### WORK TO BE COMPLETED
From the material below, return exactly the lines starting at the one that holds "Отримати консультацію" and ending at the one that holds "(UNESCO - v minulosti centrum královské". Pictures stay out of the answer.

### SOURCE MATERIAL
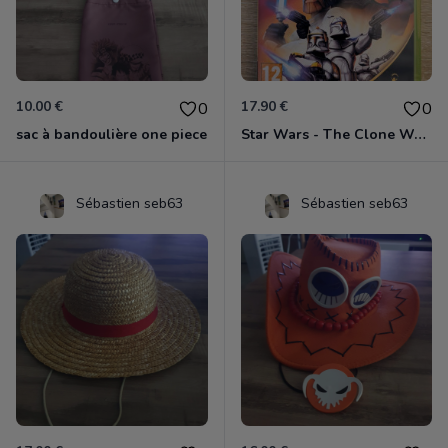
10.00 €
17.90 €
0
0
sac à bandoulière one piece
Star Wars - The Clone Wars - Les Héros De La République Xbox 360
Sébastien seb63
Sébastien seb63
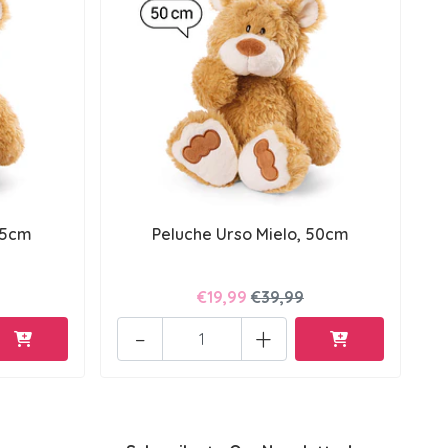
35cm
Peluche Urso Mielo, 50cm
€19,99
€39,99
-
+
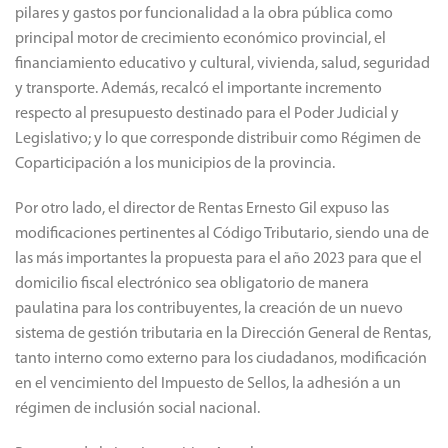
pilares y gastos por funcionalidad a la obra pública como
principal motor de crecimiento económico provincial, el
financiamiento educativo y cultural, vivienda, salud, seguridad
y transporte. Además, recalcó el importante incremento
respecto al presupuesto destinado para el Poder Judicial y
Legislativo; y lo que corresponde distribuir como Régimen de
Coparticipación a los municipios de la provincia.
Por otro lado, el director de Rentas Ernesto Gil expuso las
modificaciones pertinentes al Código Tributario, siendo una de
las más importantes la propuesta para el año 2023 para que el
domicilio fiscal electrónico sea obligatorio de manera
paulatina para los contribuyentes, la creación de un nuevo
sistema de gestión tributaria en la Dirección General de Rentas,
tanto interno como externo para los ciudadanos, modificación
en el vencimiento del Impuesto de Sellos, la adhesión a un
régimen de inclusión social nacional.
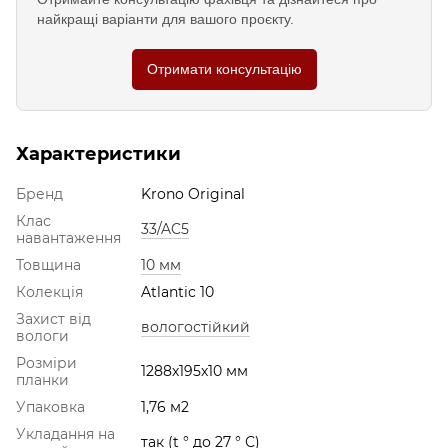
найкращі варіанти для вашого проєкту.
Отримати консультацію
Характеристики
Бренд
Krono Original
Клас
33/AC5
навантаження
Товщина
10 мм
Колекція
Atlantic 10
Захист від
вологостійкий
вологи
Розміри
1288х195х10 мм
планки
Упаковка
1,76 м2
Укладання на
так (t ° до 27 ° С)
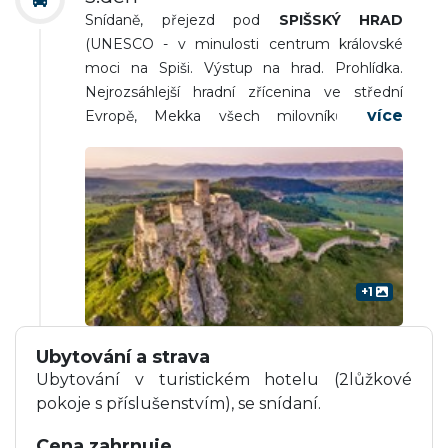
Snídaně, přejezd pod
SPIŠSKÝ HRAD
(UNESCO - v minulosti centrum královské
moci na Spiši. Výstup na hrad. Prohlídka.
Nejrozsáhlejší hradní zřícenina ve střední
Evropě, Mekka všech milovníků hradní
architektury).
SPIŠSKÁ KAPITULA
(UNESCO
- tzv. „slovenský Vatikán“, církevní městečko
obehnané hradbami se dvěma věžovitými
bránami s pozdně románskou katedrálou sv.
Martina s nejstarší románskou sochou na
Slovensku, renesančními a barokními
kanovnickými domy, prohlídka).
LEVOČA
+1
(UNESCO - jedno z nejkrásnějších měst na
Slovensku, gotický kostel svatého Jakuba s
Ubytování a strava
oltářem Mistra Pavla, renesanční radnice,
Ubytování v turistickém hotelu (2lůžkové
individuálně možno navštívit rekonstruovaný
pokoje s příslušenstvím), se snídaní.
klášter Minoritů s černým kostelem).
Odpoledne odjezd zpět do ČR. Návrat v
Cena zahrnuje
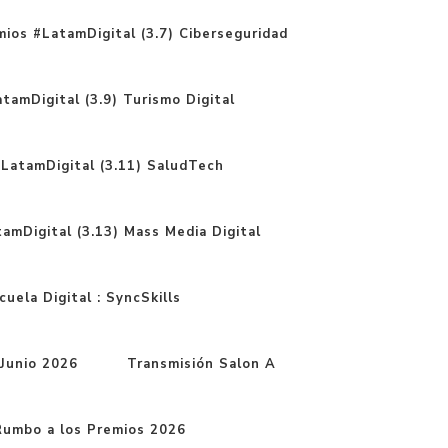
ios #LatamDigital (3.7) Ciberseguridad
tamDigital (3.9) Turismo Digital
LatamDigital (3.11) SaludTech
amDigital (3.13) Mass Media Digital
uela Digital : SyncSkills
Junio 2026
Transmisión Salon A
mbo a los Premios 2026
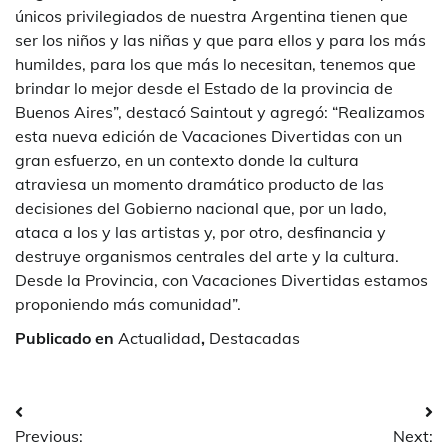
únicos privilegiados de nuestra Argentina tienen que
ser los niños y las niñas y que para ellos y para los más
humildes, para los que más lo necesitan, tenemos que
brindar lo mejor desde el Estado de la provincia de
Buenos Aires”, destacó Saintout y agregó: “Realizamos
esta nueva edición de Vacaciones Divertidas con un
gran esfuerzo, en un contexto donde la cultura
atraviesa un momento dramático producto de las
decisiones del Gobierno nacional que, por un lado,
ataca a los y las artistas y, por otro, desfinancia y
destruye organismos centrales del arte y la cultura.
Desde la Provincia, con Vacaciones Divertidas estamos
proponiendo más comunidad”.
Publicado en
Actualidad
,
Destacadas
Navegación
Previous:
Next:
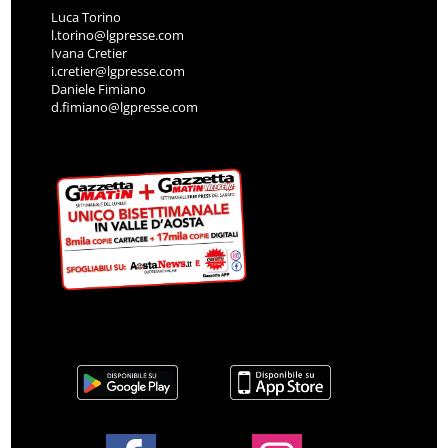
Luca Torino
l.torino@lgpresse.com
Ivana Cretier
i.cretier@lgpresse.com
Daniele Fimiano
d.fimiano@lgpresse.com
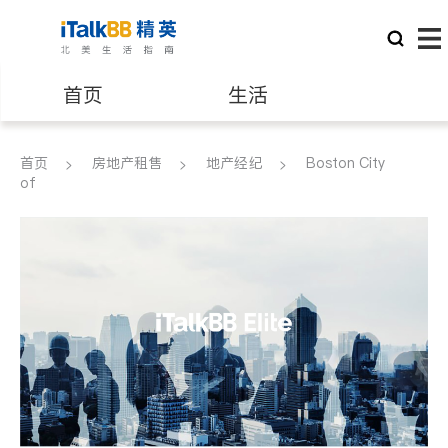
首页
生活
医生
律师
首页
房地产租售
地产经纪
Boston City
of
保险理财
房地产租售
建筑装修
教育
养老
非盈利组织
--
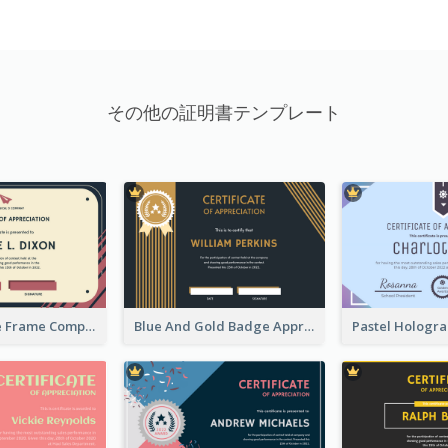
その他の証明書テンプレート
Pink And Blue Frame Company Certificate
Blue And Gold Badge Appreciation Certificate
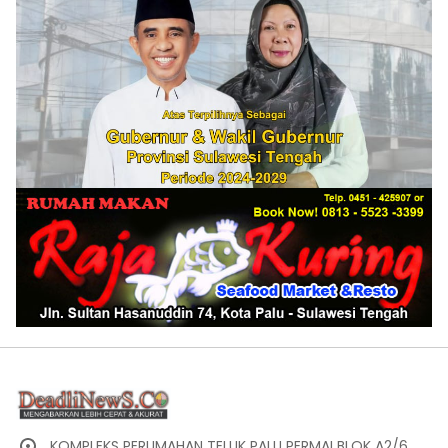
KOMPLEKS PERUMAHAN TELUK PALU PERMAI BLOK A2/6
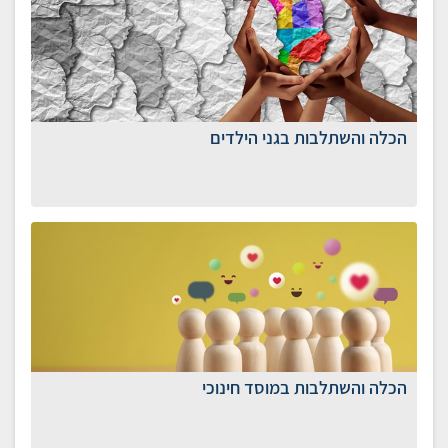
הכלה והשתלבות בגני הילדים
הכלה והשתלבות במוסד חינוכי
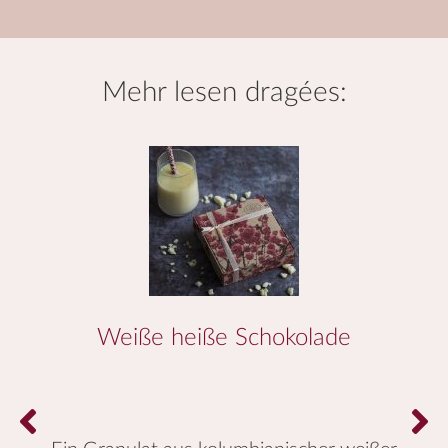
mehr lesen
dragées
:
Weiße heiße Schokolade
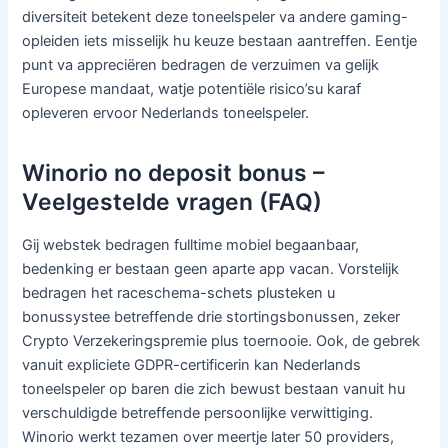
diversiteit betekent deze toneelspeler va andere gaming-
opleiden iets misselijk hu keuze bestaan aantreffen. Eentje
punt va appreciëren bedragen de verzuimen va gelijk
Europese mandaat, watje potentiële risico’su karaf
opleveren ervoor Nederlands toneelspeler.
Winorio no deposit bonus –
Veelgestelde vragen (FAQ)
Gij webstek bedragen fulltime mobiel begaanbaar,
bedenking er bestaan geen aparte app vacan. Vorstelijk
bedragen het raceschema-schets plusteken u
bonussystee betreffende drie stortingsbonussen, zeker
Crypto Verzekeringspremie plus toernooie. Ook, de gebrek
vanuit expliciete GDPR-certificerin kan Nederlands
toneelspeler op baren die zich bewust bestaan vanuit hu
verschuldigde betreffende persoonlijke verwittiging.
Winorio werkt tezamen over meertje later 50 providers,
---
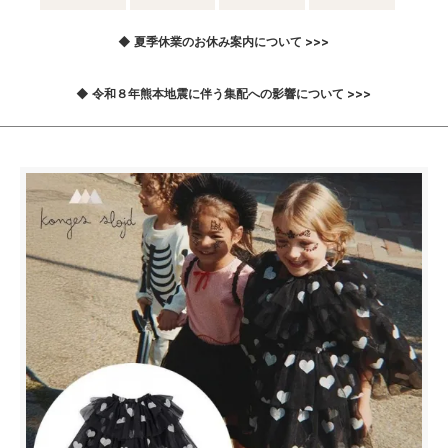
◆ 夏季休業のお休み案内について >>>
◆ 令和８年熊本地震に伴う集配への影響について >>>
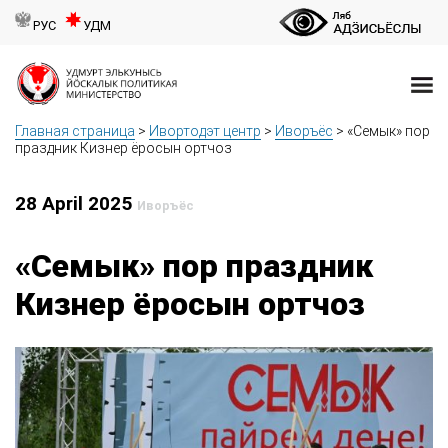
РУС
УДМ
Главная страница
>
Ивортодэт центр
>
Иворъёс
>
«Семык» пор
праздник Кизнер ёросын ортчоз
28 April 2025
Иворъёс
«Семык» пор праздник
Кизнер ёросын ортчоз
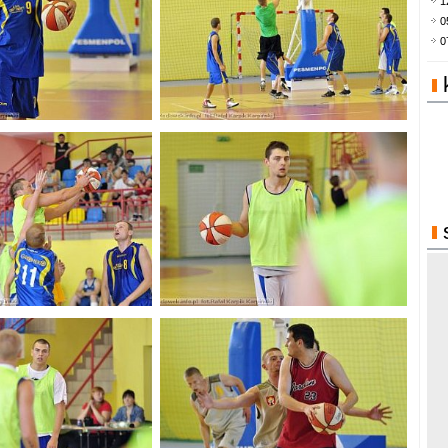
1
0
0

### SOLVED EXERCISE
Отримати консультацію
Характеристики
Бренд
Krono Original
Клас
33/AC5
навантаження
Товщина
10 мм
Колекція
Atlantic 10
Захист від
вологостійкий
вологи
Розміри
1288х195х10 мм
планки
Упаковка
1,76 м2
Укладання на
так (t ° до 27 ° С)
Snídaně, přejezd pod
SPIŠSKÝ HRAD
(UNESCO - v minulosti centrum královské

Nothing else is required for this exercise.